Measurement-induced criticality in extended and long-range unitary circuits

The authors have included all the requested changes of the referees (especially report 4) and I stand by my previous recommendation that this paper is a worthy contribution to scipost physics core.
The paper provides thorough numerical study of long range Clifford dynamics under measurement. While I partly agree that a stronger statement could be made in conjunction with analytics, I also believe that this is a highly non-trivial endeavor and well beyond the scope and intention of this article.

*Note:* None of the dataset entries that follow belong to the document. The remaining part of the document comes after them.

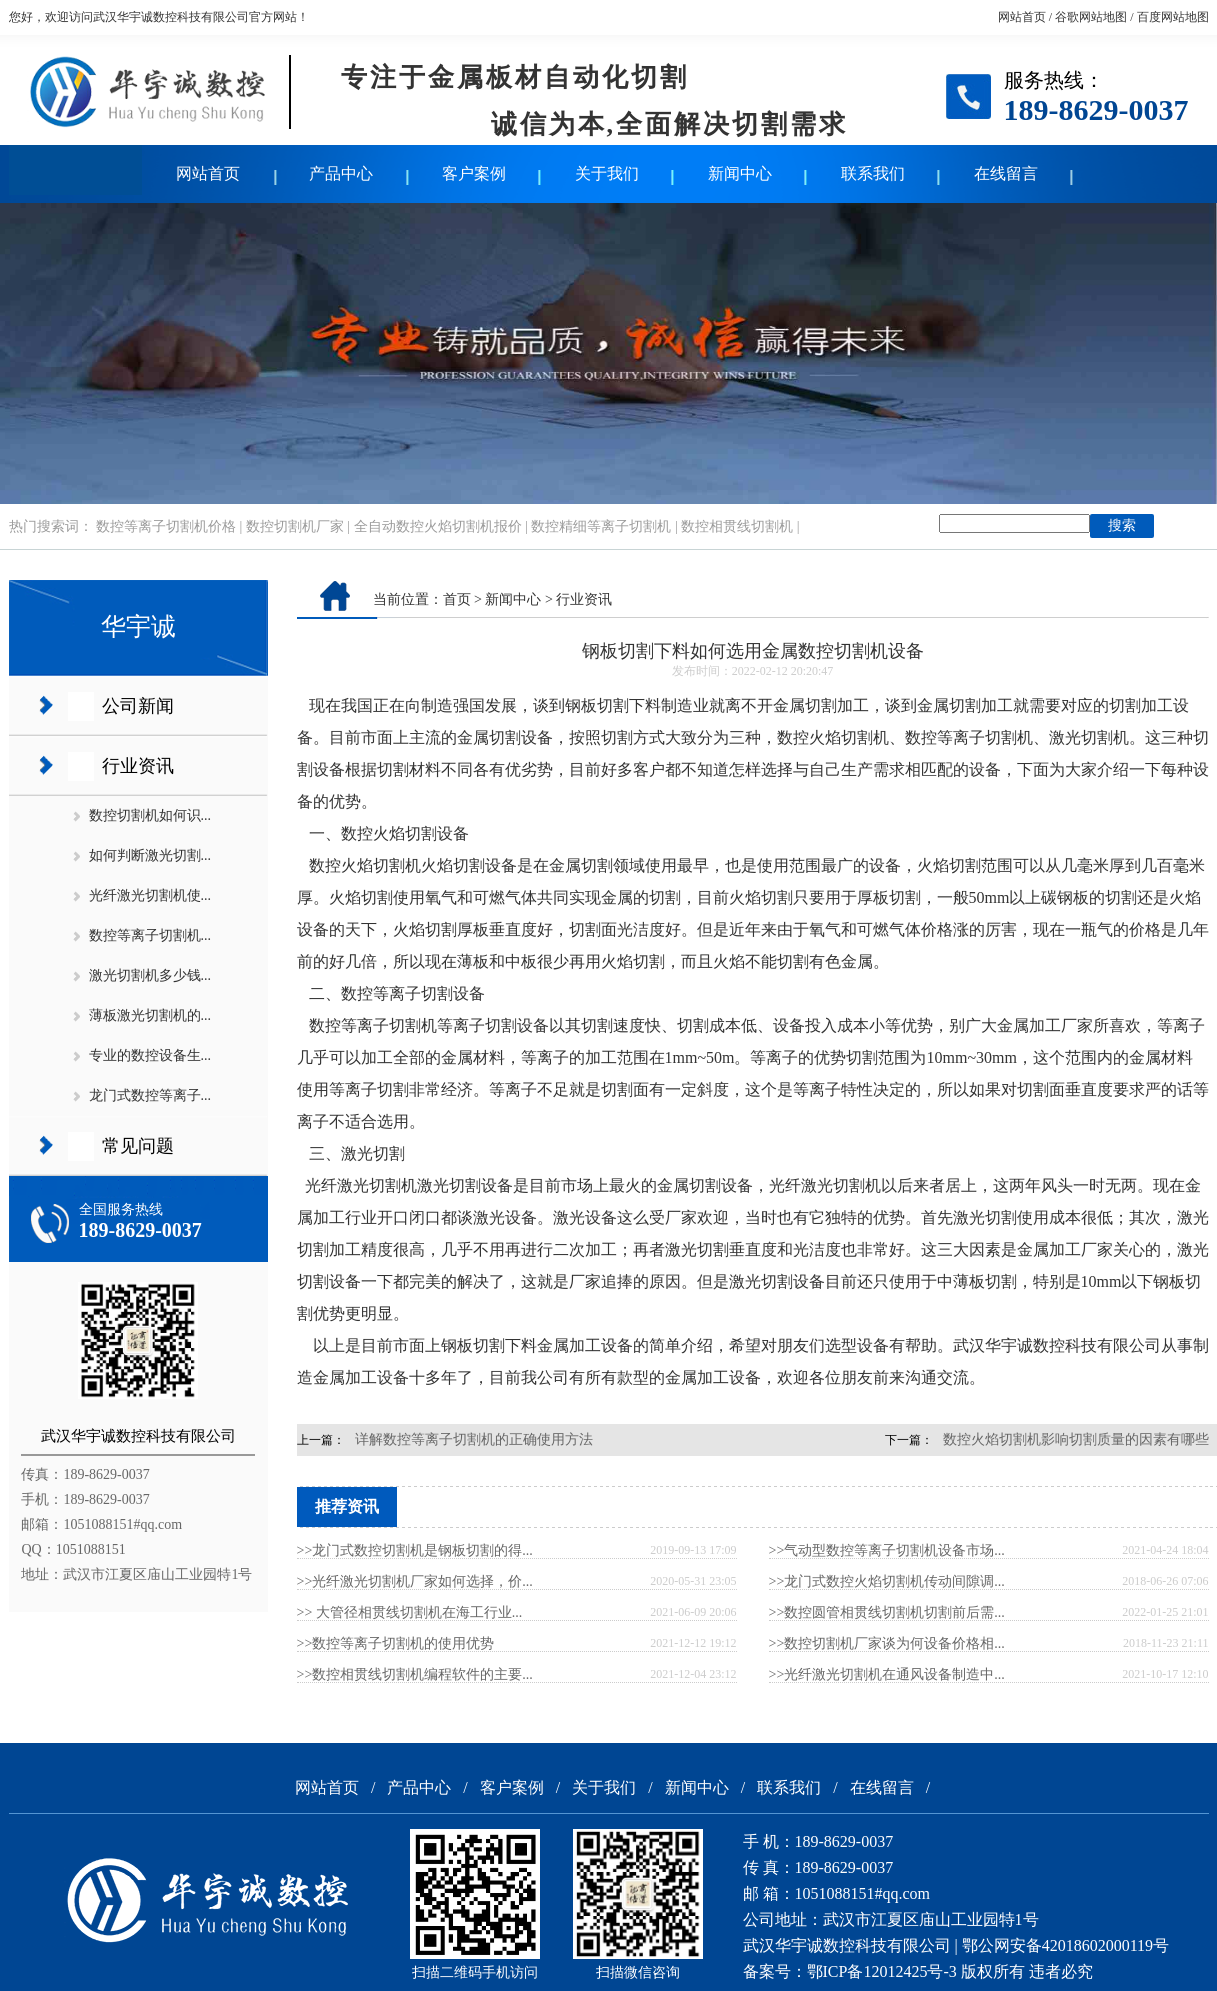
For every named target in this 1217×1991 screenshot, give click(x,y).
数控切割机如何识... (150, 815)
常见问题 (138, 1146)
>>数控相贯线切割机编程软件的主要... (415, 1674)
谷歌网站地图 (1091, 17)
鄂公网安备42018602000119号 (1065, 1945)
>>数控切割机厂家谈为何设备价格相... (887, 1643)
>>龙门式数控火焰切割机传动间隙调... (887, 1581)
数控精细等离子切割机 (601, 526)
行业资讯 (138, 766)
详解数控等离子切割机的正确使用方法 (474, 1439)
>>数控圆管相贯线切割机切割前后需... (887, 1612)
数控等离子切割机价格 (166, 526)
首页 (457, 599)
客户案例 (474, 173)
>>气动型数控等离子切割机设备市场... (887, 1550)
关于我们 (607, 173)
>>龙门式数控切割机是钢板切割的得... (415, 1550)
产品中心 (341, 173)
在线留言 (1006, 173)
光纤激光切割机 (361, 1185)
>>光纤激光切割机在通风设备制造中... (887, 1674)
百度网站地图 (1173, 17)
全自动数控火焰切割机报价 (438, 526)
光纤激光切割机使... (150, 895)
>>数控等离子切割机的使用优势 (396, 1643)
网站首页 (1022, 17)
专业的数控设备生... (150, 1055)
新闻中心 (740, 173)
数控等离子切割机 (373, 1025)
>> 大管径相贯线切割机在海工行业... (410, 1612)
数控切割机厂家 (295, 526)
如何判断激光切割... (150, 855)
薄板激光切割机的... (150, 1015)
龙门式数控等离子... (150, 1095)
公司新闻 (138, 706)
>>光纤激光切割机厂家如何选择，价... (415, 1581)
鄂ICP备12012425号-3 (882, 1971)
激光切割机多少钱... (150, 975)
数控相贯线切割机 (737, 526)
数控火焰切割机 (365, 865)
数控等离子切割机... (150, 935)
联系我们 (873, 173)
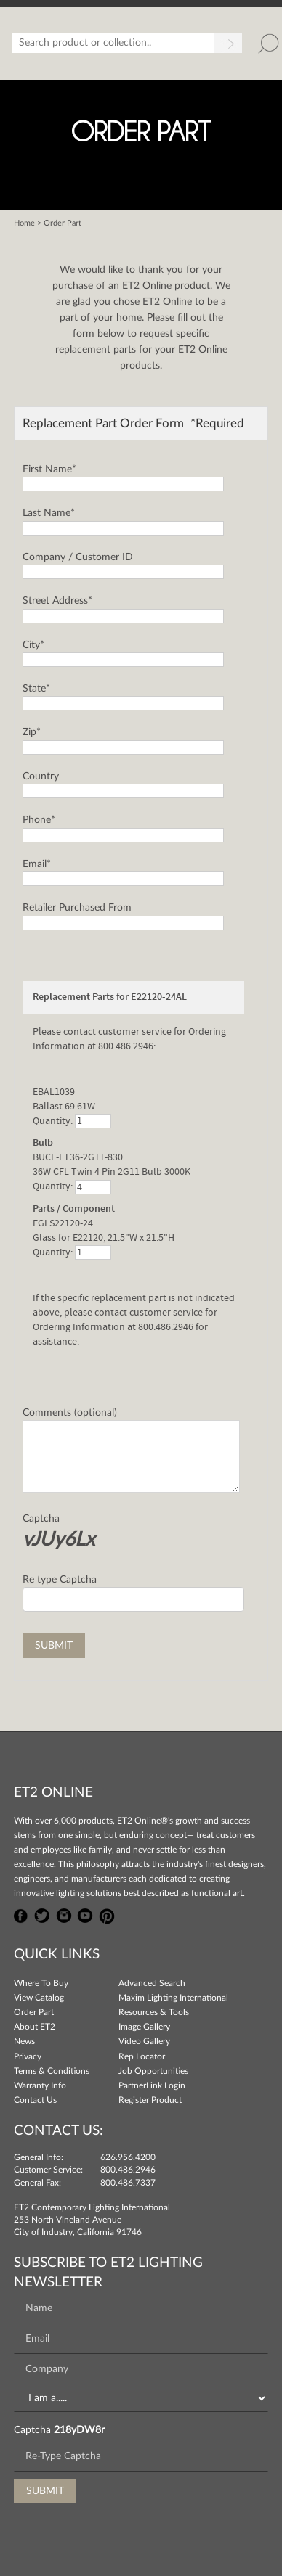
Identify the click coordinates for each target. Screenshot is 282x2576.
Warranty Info (40, 2085)
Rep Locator (141, 2056)
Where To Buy (41, 1983)
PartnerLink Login (151, 2085)
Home (24, 223)
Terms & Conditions (51, 2071)
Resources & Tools (153, 2012)
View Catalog (39, 1997)
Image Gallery (144, 2026)
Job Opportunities (153, 2071)
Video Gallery (144, 2041)
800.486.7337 (128, 2182)
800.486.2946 (128, 2169)
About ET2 (34, 2026)
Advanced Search (151, 1983)
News (24, 2041)
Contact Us (35, 2100)
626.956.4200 (128, 2157)
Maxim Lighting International (173, 1997)
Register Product (150, 2100)
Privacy (27, 2056)
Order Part (34, 2012)
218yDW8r (79, 2430)
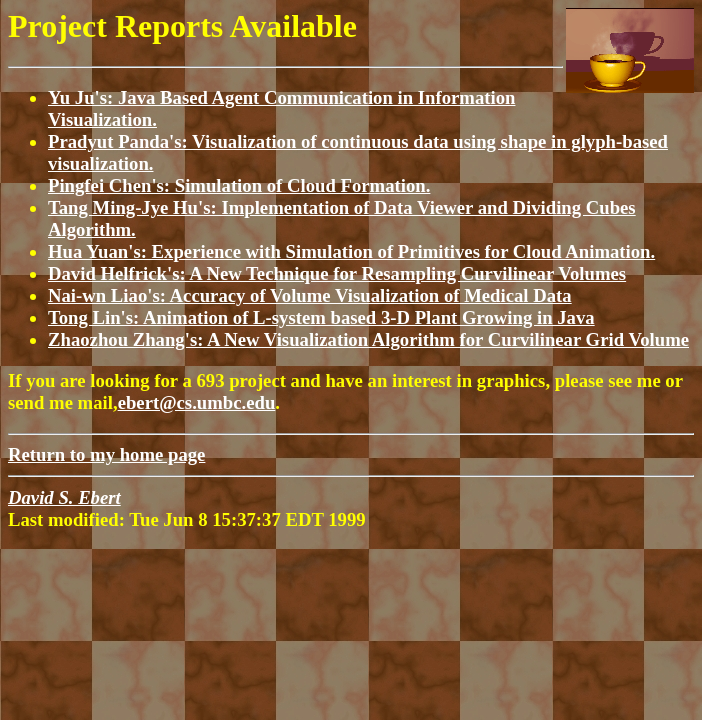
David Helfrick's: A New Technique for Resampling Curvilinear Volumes (337, 273)
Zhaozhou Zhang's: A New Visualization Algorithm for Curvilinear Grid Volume (368, 339)
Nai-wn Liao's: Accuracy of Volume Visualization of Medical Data (310, 295)
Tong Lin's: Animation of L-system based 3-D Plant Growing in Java (321, 317)
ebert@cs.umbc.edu (197, 402)
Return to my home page (106, 454)
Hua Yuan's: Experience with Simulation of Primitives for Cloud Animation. (351, 251)
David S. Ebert (64, 497)
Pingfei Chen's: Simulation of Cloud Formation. (239, 185)
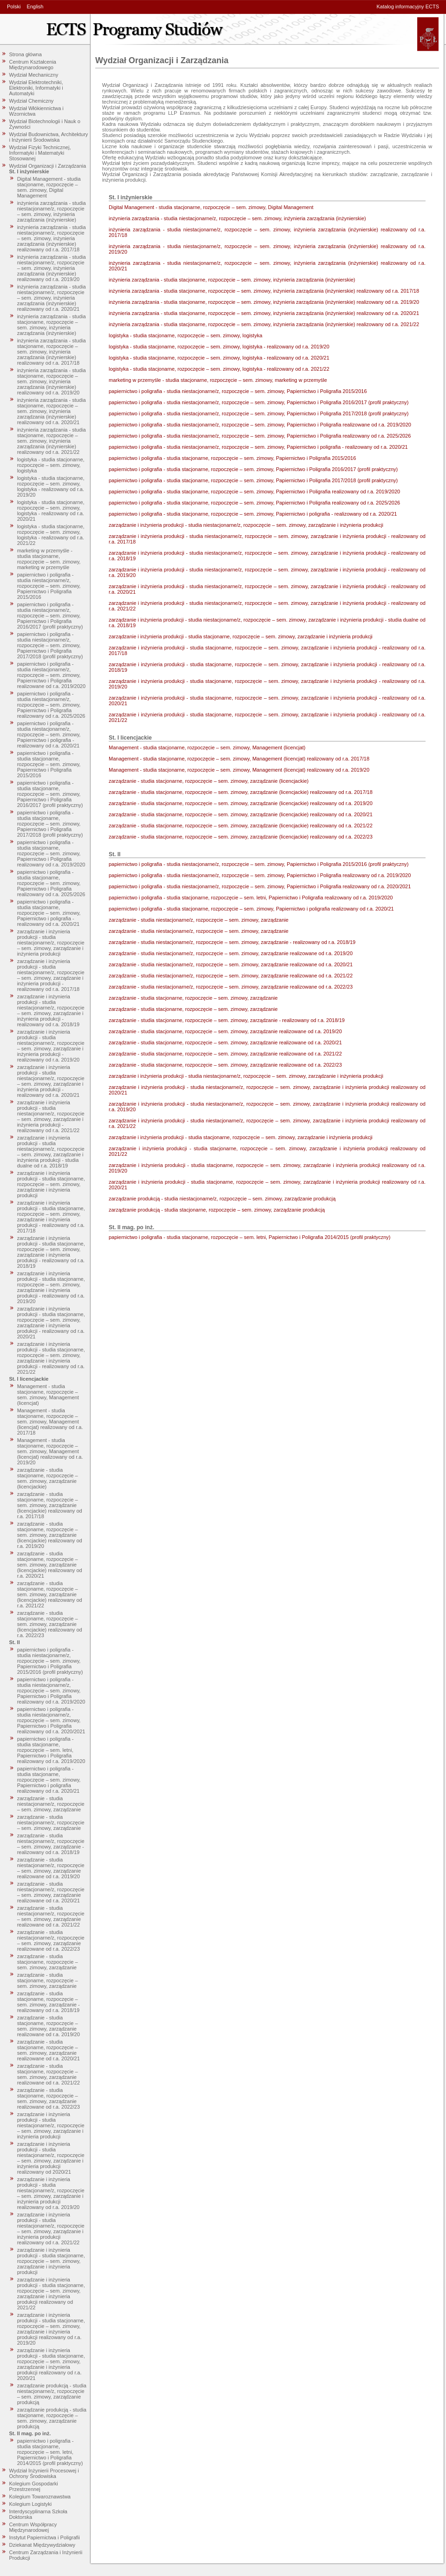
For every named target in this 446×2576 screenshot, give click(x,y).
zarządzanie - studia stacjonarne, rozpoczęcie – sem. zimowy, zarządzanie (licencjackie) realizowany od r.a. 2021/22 (49, 1594)
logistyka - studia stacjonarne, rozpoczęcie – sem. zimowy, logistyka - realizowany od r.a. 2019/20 (51, 486)
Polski (13, 6)
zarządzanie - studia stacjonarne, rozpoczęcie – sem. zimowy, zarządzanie (47, 1961)
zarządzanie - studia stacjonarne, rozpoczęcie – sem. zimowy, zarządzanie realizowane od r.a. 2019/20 (48, 2026)
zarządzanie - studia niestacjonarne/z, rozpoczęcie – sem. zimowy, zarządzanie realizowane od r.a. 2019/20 (51, 1868)
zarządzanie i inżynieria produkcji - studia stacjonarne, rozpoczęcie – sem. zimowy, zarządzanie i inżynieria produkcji (51, 1184)
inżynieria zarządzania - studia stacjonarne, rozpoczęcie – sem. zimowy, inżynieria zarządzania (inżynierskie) (51, 325)
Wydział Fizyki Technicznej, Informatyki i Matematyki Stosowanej (40, 152)
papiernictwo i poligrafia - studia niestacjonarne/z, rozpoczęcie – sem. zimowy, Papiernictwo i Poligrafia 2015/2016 (49, 586)
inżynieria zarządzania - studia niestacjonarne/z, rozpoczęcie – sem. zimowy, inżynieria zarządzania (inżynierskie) (51, 211)
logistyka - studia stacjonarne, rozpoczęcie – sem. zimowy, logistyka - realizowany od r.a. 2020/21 (51, 510)
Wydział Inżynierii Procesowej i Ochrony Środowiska (44, 2473)
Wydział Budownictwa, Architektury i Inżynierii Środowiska (48, 137)
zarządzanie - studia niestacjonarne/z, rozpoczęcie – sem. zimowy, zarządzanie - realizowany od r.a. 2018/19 (51, 1844)
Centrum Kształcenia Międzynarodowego (33, 64)
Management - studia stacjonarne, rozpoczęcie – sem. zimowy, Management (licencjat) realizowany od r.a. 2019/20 (50, 1451)
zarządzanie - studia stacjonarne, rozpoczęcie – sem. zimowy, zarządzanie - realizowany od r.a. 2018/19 (48, 2002)
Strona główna (25, 54)
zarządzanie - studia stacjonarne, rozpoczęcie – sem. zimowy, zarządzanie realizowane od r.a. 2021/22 (48, 2074)
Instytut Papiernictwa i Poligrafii (44, 2537)
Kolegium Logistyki (30, 2504)
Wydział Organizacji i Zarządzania (47, 166)
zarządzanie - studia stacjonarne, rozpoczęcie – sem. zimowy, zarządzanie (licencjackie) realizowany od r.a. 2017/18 (49, 1505)
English (34, 6)
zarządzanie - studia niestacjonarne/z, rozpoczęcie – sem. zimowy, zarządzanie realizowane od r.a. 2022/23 (51, 1940)
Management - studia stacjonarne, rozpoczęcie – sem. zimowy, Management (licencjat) (48, 1394)
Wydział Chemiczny (31, 101)
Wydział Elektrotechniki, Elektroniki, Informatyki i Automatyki (36, 87)
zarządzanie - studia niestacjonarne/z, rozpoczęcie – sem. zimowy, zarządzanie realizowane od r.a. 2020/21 (51, 1892)
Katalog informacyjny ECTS (408, 6)
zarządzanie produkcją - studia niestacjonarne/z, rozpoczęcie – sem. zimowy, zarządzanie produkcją (51, 2394)
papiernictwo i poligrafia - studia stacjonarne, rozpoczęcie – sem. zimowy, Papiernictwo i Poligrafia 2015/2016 (49, 764)
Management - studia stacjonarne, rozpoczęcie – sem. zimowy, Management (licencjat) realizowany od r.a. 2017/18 (50, 1421)
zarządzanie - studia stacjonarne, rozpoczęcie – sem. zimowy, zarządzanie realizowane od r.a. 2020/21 (48, 2050)
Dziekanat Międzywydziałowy (42, 2545)
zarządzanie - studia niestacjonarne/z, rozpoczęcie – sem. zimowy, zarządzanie (51, 1804)
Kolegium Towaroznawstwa (40, 2496)
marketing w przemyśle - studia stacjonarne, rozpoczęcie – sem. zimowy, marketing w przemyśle (49, 559)
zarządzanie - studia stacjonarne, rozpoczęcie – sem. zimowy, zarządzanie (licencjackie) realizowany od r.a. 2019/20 (49, 1535)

same as in my previous report

1 - The description of the CHRC model in Sec. 2.1 is still somewhat misleading

The authors have done a good job addressing the referees' remarks from the first round. However, the formal description of the CHRC model in Sec. 2.1 remains a problem, despite the authors' efforts to improve it. Indeed, Eq. (3) appears to be a product of elementary two-body gates U_i,i+r,t. Here, t is the elementary time-step (the vertical size of the smallest rectangular element in the left panel of Fig. 1b). On the other hand, the first sentence of Sec. 2.1 says: "The unitary evolution is a sequence of M-body cluster unitary gates Ui,j,t, each of which is build stacking two body unitary gates". This implies that Ui,j,t is a composite (cluster) gate comprising three two-body elementary gates in Fig. 1b, so that time step t is the vertical size of such a cluster, which is 3 elementary layers in the figure. If I use this definition of the quantity Ui,j,t in Eq. (3), I would get a nonsensical result. Let us, therefore, assume that Ui,j,t is a two-body gate. Figure 1b suggests that, with this definition, at each time t there is only one two-body gate. On the contrary, Eq. (3) tells us that at each time t we should multiply many two-body gates. In particular, for L=6 (with periodic boundary conditions) and M=4, as in Fig. 1b, one gets the following product, if one literally follows the prescription of Eq. (3): U_1,2,t*U_1,3,t*U_1,4,t*U_2,3,t*U_2,4,t*U_2,5,t*... This is not what I see in Fig. 1b, where, for example, for the bottom layer (t=1) I see only U_1,2,1, while all other two-body gates in this product are clearly trivial, i.e., U=1. Note that in the product of two-body operators, as written in Eq. (3), again, the ordering of operators is not specified explicitly, in contrast to what is written in the footnote. In order to have a formal correspondence between Eq. (3) and Fig. 1b, the authors should (i) modify the first sentence of Sec. 2.1; (ii) write explicitly that, for a given value of t, only a single factor in the product in Eq. (3) is not equal to unity in the example of Fig. 1b (this would automatically resolve the problem of the operators' ordering); (iii) to give an explicit expression (perhaps, in terms of a Kronecker delta-symbol involving i, r, and t) specifying the indexes of the non-trivial two-body gate in the product (3) for the shoulder-like arrangement of Fig. 1b.

Improve the mathematical definition of the CHRC model

The authors have considered the suggestions from my previous report and revised the manuscript accordingly. While I agree that an analytical understanding of the presented results is probably not straightforwardly obtained, I also think it is a chance missed by the authors to significantly improve their work and the impact it will have in the future.
However, there are plenty of new and interesting results on the topic of measurement-induced phase transitions presented in the manuscript. It is well written and very accessible and I believe it is a good paper that should be published in SciPost Physics Core.